The more we can become aware of our thoughts and our thought processes, the more chance we have of being able to detach ourselves from those that are less than helpful. This is why mindfulness has a proven track record for helping people who suffer with depression relapse. These people are actually encouraged to learn mindfulness techniques when they’re feeling good about things, before they slip into that proverbial ‘black hole’. They are then more likely to recognise their thought processes unravelling in the direction of an episode of depression, and ultimately may have more control before slipping completely. NICE recommends mindfulness as a treatment for people who are prone to episodes of depression for this very reason.
It was recently suggested to me that mindfulness is a technique that relaxes you and makes everything appear hunky-dory but it doesn’t really have anything to do with the real world and all the sadness, upset and pain that it is so often fraught with. How wrong this interpretation is. Mindfulness, at its best, should focus on every aspect of life, whether perceived as good or bad. Whatever we happen to be going through at any particular time, is life unfolding. And often it’s far from easy. Jon Kabat-Zinn, a recognised authority on mindfulness techniques in the western world, has a saying: “You can’t stop the waves… but you can learn how to surf.” Life is not straight-forward. Hurt happens. But recognising the fact that things can and do pass, may help just a little. Being mindful of the fact that the good times come to pass as well may also be helpful. We are then more able to ride the waves – the troughs as well as the crests.

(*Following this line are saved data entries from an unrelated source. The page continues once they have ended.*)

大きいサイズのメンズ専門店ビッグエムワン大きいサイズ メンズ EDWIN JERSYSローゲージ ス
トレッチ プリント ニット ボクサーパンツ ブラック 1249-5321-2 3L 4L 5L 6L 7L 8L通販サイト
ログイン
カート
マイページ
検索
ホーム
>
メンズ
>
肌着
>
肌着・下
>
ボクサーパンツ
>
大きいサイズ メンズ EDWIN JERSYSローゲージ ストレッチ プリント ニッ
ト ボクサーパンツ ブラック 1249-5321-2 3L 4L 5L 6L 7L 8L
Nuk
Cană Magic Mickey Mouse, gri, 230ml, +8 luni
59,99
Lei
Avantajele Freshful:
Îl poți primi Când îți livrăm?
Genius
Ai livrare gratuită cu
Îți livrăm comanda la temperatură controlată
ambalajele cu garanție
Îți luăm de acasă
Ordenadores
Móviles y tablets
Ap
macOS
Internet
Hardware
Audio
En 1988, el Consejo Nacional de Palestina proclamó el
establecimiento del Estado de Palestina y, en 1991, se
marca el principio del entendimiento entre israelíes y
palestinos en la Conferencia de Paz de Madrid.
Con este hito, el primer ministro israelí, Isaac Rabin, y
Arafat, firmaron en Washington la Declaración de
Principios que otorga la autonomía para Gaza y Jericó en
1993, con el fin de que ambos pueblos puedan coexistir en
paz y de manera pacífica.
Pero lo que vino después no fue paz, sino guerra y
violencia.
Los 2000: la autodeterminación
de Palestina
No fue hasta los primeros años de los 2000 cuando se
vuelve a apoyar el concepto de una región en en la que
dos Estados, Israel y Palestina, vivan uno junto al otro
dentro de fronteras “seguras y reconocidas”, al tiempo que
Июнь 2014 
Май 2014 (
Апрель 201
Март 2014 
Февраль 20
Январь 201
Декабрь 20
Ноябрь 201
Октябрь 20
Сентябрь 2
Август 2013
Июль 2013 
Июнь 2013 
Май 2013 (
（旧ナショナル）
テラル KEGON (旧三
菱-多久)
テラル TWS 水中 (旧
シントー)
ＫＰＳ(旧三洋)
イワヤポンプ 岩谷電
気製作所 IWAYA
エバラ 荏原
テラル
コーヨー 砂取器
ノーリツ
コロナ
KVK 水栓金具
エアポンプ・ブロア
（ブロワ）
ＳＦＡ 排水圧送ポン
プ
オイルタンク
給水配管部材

Physical pain is another aspect of life in which mindfulness may be able to provide some relief. Instead of trying to block it out, in rather a contradictory fashion, bringing your awareness to your experience of the pain may actually help to transform it into something a little more manageable.
So, yes, please do go along to a mindfulness session purely for a nice bit of relaxation once a week. But please recognise the fact that it can offer so much more than this if you’re willing to invest a little time and effort to take the cognitive techniques back into your everyday lives.
Oh and enjoy reading articles by Giles Coren. He’s entitled to his opinion and may articulate it as he sees fit. But remember, when he’s passing comment on mindfulness, that he’s first and foremost a restaurant critic and newspaper columnist, not a professor or doctor from the University of Oxford… or indeed, someone who, I would be surprised to find, has ever suffered from depression.